Aber: eventuell bekomme ich 3 neue Kois von einem Arbeitskollegen 

Gestern war ich auch beim Kieswerk und habe mittelgroße Findlinge gekauft (180kg für 14 €) und meinen Bachlauf damit weiter verbessert, da die Folie noch ein bisschen zu sehen ist und ich es sowieso natürlicher haben will.


----------



## Bebel (12. Apr. 2013)

*AW: Im Teich gehts wieder los*

Von meiner Küche aus kann ich die Wellen sehen, die die Grasfrösche beim Paaren aufwühlen. Von weitem sehe ich auch ständig so einige Froschköpfchen aus den Wasser ragen und nachts gibt es ein hübsches Knurren im Teich zu hören. 
Jedoch - sobald ich näher komme, tauchen sie ab und nichts ist mit Foto! 

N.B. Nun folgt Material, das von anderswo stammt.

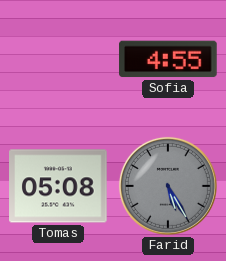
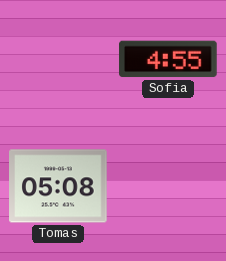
Farid: 5:25 -> none
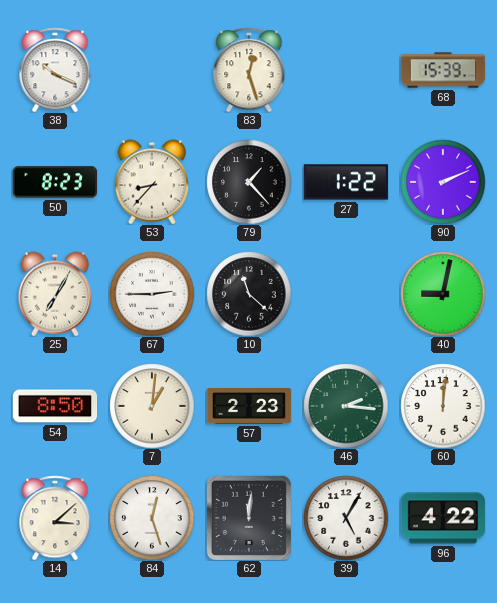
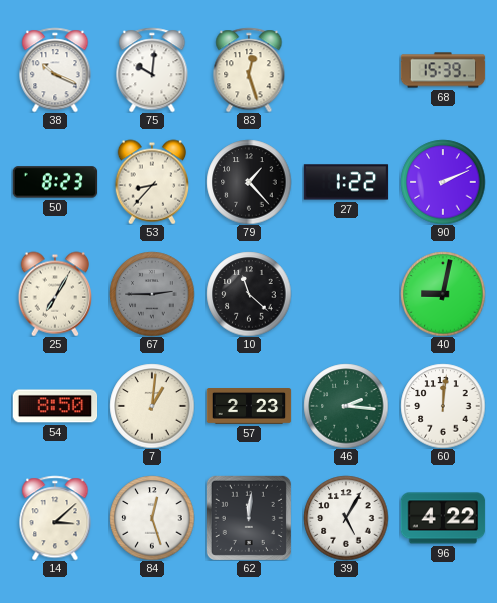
75: none -> 10:01
67 dial: white -> grey
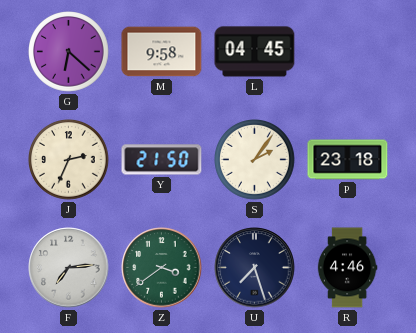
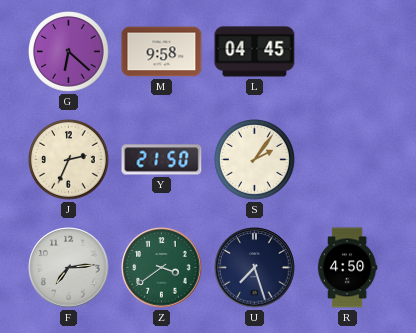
P: 23:18 -> none
R: 4:46 -> 4:50
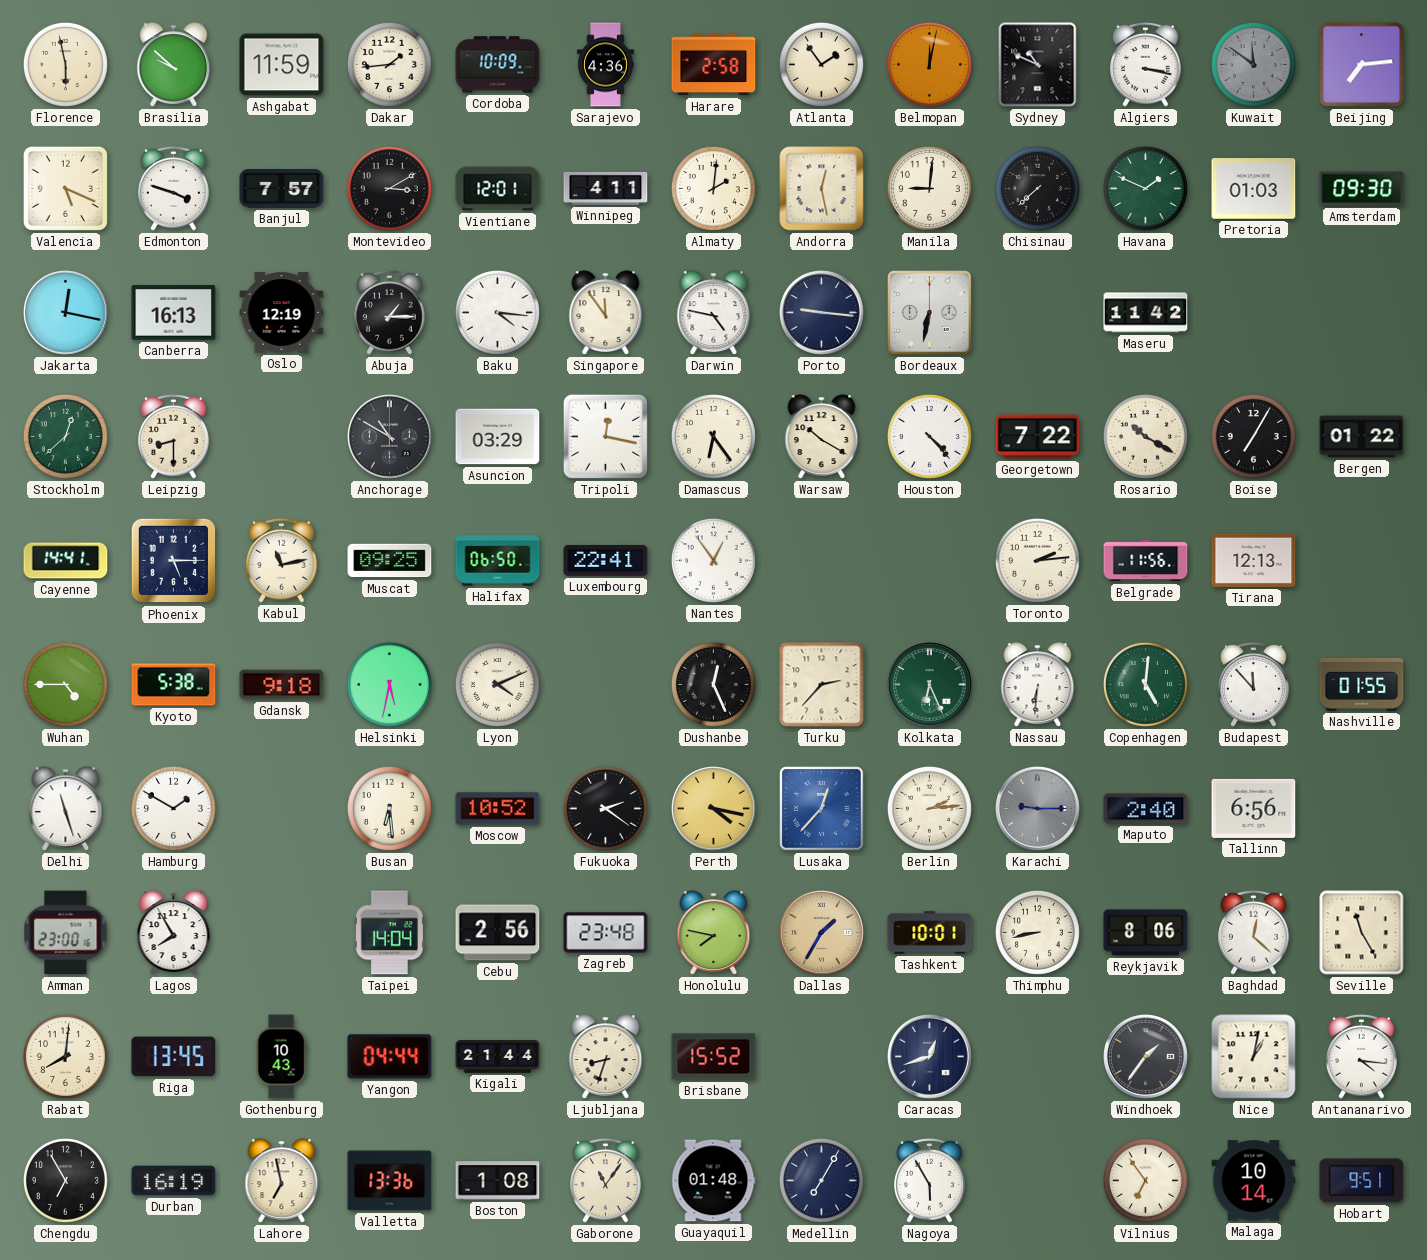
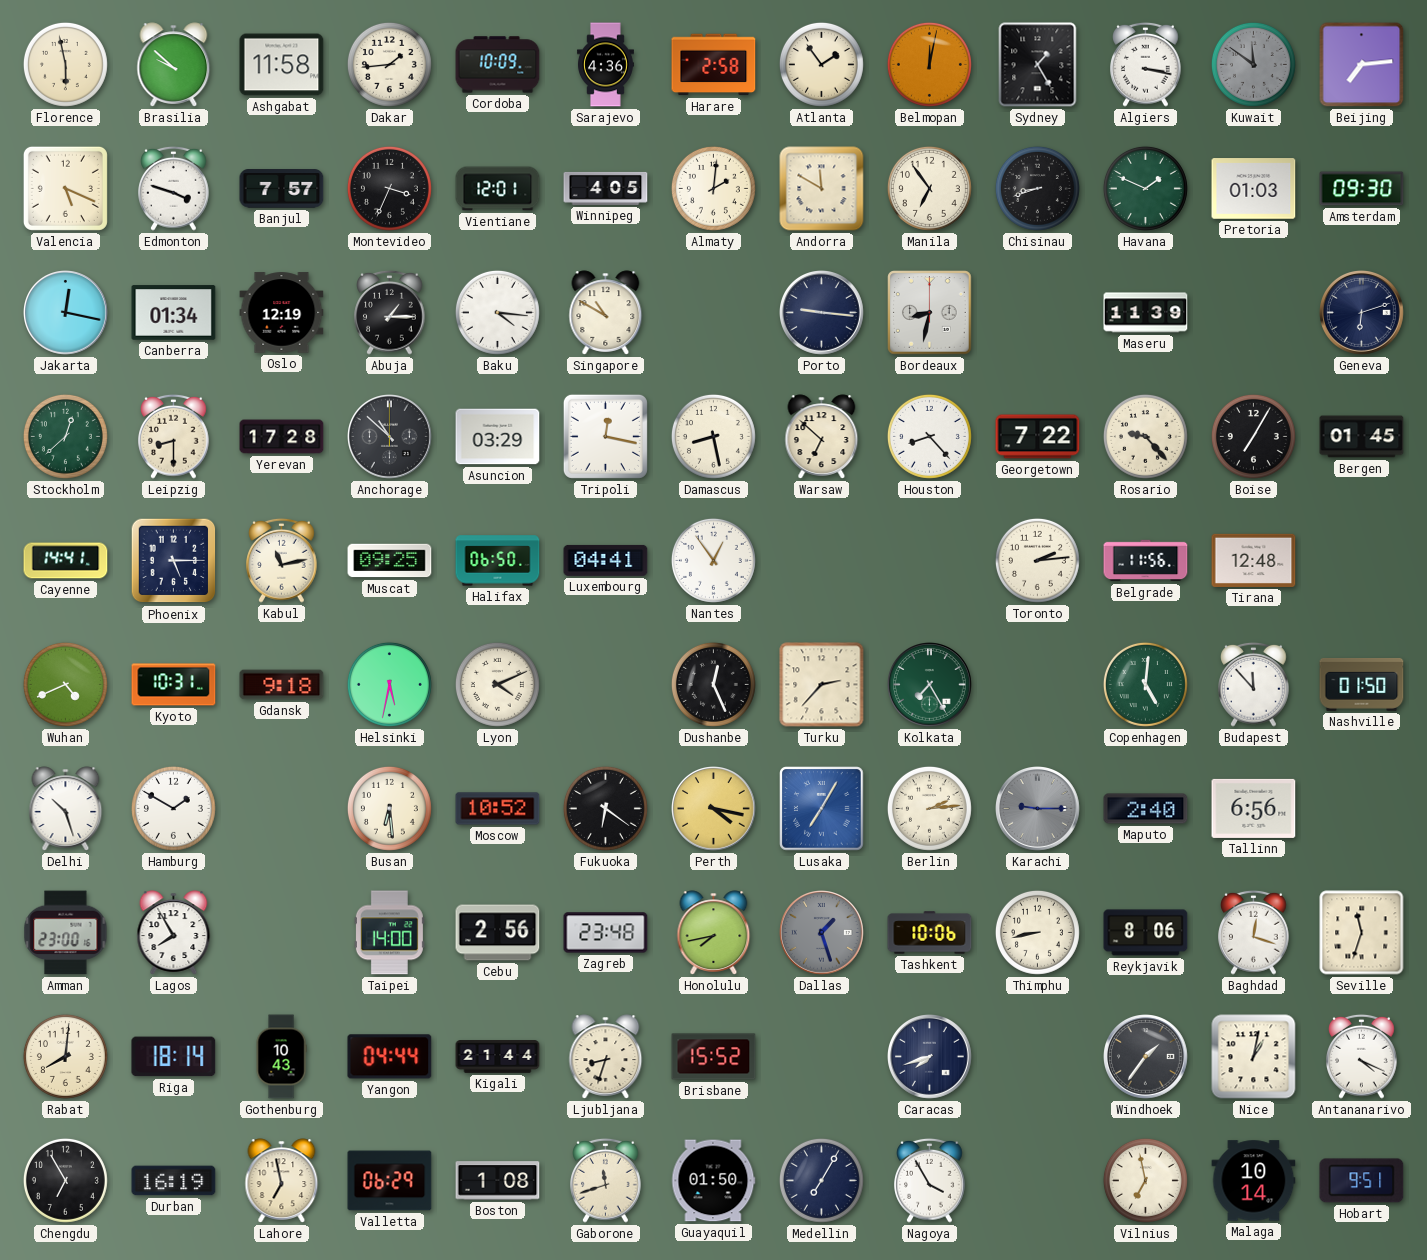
Ashgabat: 11:59 -> 11:58
Sydney: 10:49 -> 1:25
Montevideo: 3:10 -> 3:34
Winnipeg: 4:11 -> 4:05
Andorra: 12:28 -> 11:50
Manila: 9:01 -> 6:54
Chisinau: 7:38 -> 8:42
Canberra: 16:13 -> 01:34
Singapore: 11:54 -> 10:50
Darwin: 4:47 -> none
Bordeaux: 6:32 -> 8:32
Maseru: 11:42 -> 11:39
Geneva: none -> 6:12
Yerevan: none -> 17:28
Anchorage: 10:50 -> 10:52
Damascus: 6:24 -> 8:28
Warsaw: 10:20 -> 6:52
Houston: 4:23 -> 8:23
Rosario: 10:20 -> 9:23
Bergen: 01:22 -> 01:45
Luxembourg: 22:41 -> 04:41
Tirana: 12:13 -> 12:48
Wuhan: 4:45 -> 4:41
Kyoto: 5:38 -> 10:31
Kolkata: 6:26 -> 7:25
Nassau: 6:31 -> none
Nashville: 01:55 -> 01:50
Delhi: 11:27 -> 10:27
Fukuoka: 2:21 -> 6:21
Lusaka: 12:37 -> 7:05
Taipei: 14:04 -> 14:00
Honolulu: 7:47 -> 7:43
Dallas: 1:35 -> 1:27
Dallas dial: champagne -> grey
Tashkent: 10:01 -> 10:06
Baghdad: 12:22 -> 12:18
Seville: 11:25 -> 11:33
Riga: 13:45 -> 18:14
Caracas: 12:42 -> 7:42
Antananarivo: 4:16 -> 4:19
Valletta: 13:36 -> 06:29
Gaborone: 11:06 -> 11:42
Guayaquil: 01:48 -> 01:50
Nagoya: 5:55 -> 3:55
Vilnius: 6:54 -> 6:58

Die Fische sind auch schon mit "aufgemischt" und an der Teichoberfläche treibt so einiges an abgerissenen Pflanzenresten, was bei dem ganzen Gezappel so abgerissen und aufgewirbelt wird.

Na ja, solln sie ihren Spaß haben 

LG Bebel

Ach ja und die beiden Bachstelzen sind seit heute auch wieder da.


----------



## Knoblauchkröte (12. Apr. 2013)

*AW: Im Teich gehts wieder los*

Hi,

bei mir sind die Fische nach den 2 warmen Tagen und dem Regen seit heute auch wieder richtig munter und betteln um Freßbares, selbst die Asagi
Wollte morgen eigentlich im Amphibientümpel das ganze Wasser abpumpen und ihn mal einer Generalreinigung unterziehen und die Pflanzen ausdünnen/neu setzen, doch leider sind da nun auch schon zwei __ Kröten drin (__ Molche dann bestimmt auch schon)

MfG Frank


----------



## Goldkäferchen (12. Apr. 2013)

*AW: Im Teich gehts wieder los*

Hallo,Teichfreunde
Auch bei mir werden die Fische wieder munter und kriegen schon Futter (10 Grad Wassertemperatur).
Ich möchte auch einen Frosch!!!

Hab meinenTeich jetzt ca 1 Jahr und hoffe sehnsüchtig auf __ Frösche, __ Molche usw.....
Na, mal sehen, vielleicht verirrt sich mal einer zu mir 
Lieben Gruß
Goldkäferchen


----------



## Andreas A. (12. Apr. 2013)

*AW: Im Teich gehts wieder los*

Hier geht es auch wieder los. Wie schon die letzten Jahre sind einzelne Erdkrötenmännchen zur Paarungszeit am Teich. Nachwuchs gab es bisher nicht. 
Gruß Andreas


----------



## StefanBO (12. Apr. 2013)

*AW: Im Teich gehts wieder los*

Hallo Zusammen,

gestern Morgen hatte ich den ersten Grasfroschlaichballen im "Laichbecken"; der zweite war da bereits "in Vorbereitung" und bei der nächsten Besichtigung am Abend auch da.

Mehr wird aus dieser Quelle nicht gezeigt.